Summer Escape with the Tycoon
Page 16
“Not anymore.” She heard regret in his voice. She wondered if he was close with anyone.
“I’m sorry.”
“It’s not your fault. At least you’re close with your family.”
Am I? She wondered if she really was, or if the closeness was only because she had gone into the family business. What if she’d chosen another path? Would she be as close to her parents?
“I had a brother,” she said, not sure what had prompted her to be so honest.
“Oh?” His dark eyes were keener now as they lit upon her. “Had. Past tense?” At her nod, he touched her shoulder. “I’m so sorry.”
“I was five. Jack was ten. He was coming home from Little League with his best friend and his family when they were hit by a drunk driver.”
“My God. That’s horrible.”
Her throat tightened. “I don’t remember a lot of it now. I was pretty small. But my family... Suddenly all their hopes and dreams for him transferred to me. There was a lot of pressure as the only child. I didn’t want to disappoint them. And there was a lot of pressure to remember that I had chances and opportunities, whereas my brother’s had all been taken away.”
“You still have a right to your own life.” She looked at him sharply, so he dropped his hand. “If that’s what you want.”
“I do. I just don’t want to have the conversation.” She reached inside her pocket for her phone. “I don’t like what I do, Eric. I dole out the remains of what was once love and commitment. I look at it in terms of dollar signs and assets. God, do you know how awful it is when children are treated as assets? Or even family pets? To know that victory for my client means someone else is having their heart broken? Or that children are caught in the middle of a god-awful tug-of-war?”

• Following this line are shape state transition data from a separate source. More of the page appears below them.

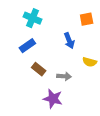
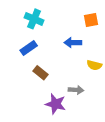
blue arrow: (69, 41) -> (73, 43), turned 112
gray arrow: (64, 76) -> (76, 90), moved

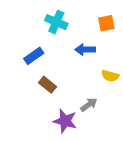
cyan cross: (34, 19) -> (56, 22), moved
gray arrow: (76, 90) -> (89, 105), turned -40

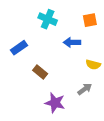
blue rectangle: (34, 56) -> (19, 48), moved
gray arrow: (89, 105) -> (85, 89), moved

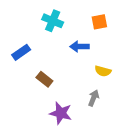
gray arrow: (85, 89) -> (94, 98), turned -32

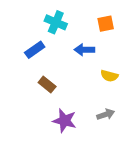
blue rectangle: (21, 52) -> (35, 50), moved
gray arrow: (94, 98) -> (106, 114), moved, turned 49

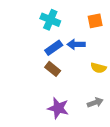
blue rectangle: (35, 50) -> (54, 48), moved
brown rectangle: (47, 85) -> (53, 69), moved

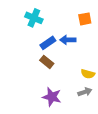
cyan cross: (50, 20) -> (34, 18), moved
yellow semicircle: (98, 68) -> (88, 74), moved

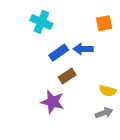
brown rectangle: (47, 62) -> (67, 76), moved, turned -72
purple star: (52, 97) -> (52, 102), moved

She admitted something finally, in the fading light of a Pacific sunset, on the shores of a remote lodge with a handsome stranger. “I don’t want to do this anymore. And I have no idea how to tell my family or what to do next.”
He, too, took out his phone. “I’m all about the next deal, and time is always of the essence. Lost minutes can be lost thousands of dollars, even millions. And what do I have at the end of the day? More assets that I sell off to make more money, which I then invest in buying more assets. I’m very good at making money, Molly. But I suck at making anything that lasts. Including my marriage. The breakup was all my fault. Murielle probably would have worked at it if I had.” He hesitated. “If I’d put as much effort into our emotional security as I did into our financial.”
“Maybe...she just wasn’t the right person. Because don’t you think you’d have been there if she was?”
“I’d like to think that. But I’m not sure I can push the blame off on something as simplistic as ‘not the right one.’”
Silence fell for a few moments, and then Molly brightened. “So, what are we going to do about this, then?” She shook her hand with the phone cradled in her palm.
He lifted his phone. “Maybe we need to make a ritualistic sacrifice.”
“I thought we weren’t going to throw them in the ocean.”
“We’re not. We’re going to smash the hell out of them.”
A laugh escaped her lips, an incredulous and delighted sound. “We are?”
“Yep.” He looked around and found a somewhat flat rock. “Okay. We put them down here. We need another rock to smash them with.”
“No one will be able to reach us.”
“I left the name of the tour company. Did you?”
“Of course.”
“Then they can reach us in an emergency. Are you in or are you out?”
Excitement rippled through her veins. Maybe this was a first step toward moving into her own independence. Choosing for herself.
She found a rock a little ways away, one that fit nicely into her hand, with a sharp edge on one side. “Will this do?”
“That looks perfect. Do you want to go first?”
“It’s your idea. I think you should do the honors.”
He took the rock and tossed it up and down in his hand a few times. “Okay. You ready?”